To accurately identify apple varieties on the assembly line and to improve the development of the apple quality detection, we proposed a possibilistic fuzzy c‐means (PFCM) algorithm based on similar particle swarm optimization (SPSO) for classifying near‐infrared spectroscopy (NIR) spectra. We took the objective function of PFCM as the fitness function of SPSO (SPSO‐PFCM), which reduced the dependence on fuzzy c‐means algorithm (FCM). The similarity between particles maintained the diversity of particles and then avoided premature convergence of particle swarm optimization (PSO). In the experiment, we classified four kinds of apples.
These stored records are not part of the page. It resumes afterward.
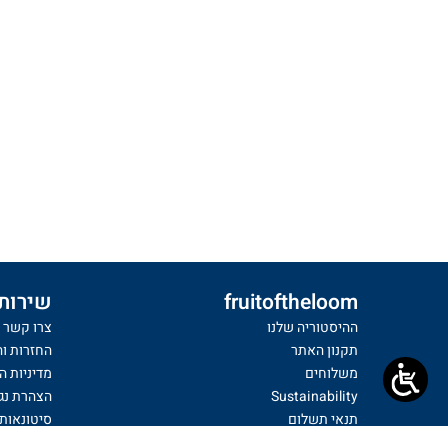
fruitoftheloom
שירות 
ההיסטוריה שלנו
צרו קשר
תקנון האתר
החזרות ו
משלוחים
מדיניות ה
Sustainability
הצהרת נג
תנאי תשלום
סיטונאות
הגדרות קוקיז
ביטול עס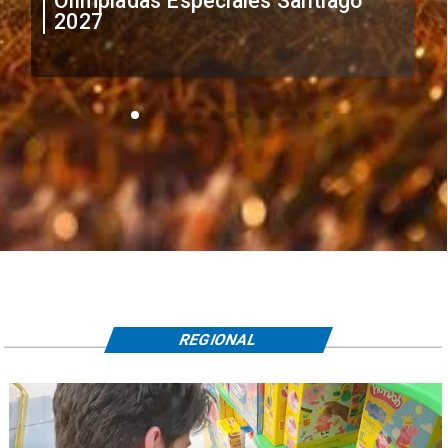
irregular de futbolistas
extranjeros
REGIONAL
SPSO‐PFCM was utilized to develop the classification model for the NIR spectra of apples. The results showed that SPSO‐PFCM had the highest clustering accuracy, which reached 96%. We also used two datasets to verify the algorithm, and the results proved that SPSO‐PFCM had the highest accuracy. Therefore, SPSO‐PFCM combined with NIR was an effective method to identify apple varieties.
Practical Applications
Different kinds of apples have various nutritional components and prices. Based on this, to identify apple varieties faster, correctly and nondestructively, SPSO‐PFCM and NIR reflectance spectroscopy were used to build a powerful classification model. The experimental results showed that compared with the other four algorithms, SPSO‐PFCM has apparent advantages. A novel method for apple classification of apple varieties using SPSO‐PFCM and NIR spectroscopy was introduced in this paper. With this method, the factory can classify apples quickly and accurately.